Entries shown Start Marker
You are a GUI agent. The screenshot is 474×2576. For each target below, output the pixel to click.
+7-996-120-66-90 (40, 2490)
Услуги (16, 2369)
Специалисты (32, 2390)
Entries shown End Marker
Entries shown Start Marker
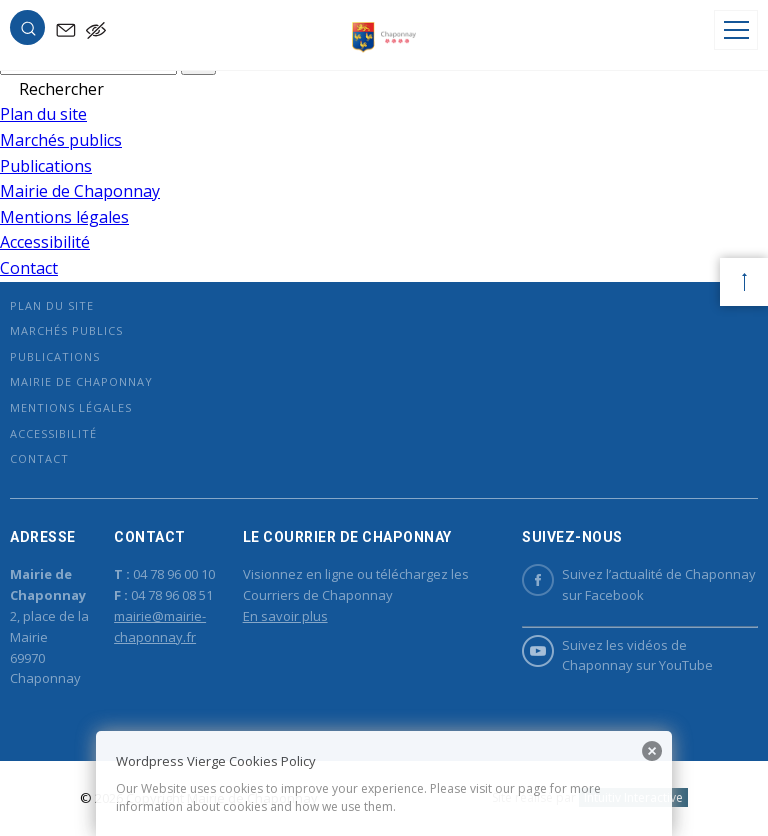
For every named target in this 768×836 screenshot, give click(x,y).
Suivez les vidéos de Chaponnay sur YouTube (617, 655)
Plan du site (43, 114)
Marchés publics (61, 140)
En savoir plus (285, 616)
Entries shown End Marker
Report how many lines of the entries above contain "click", and give no other output.

> _Answer section_:
2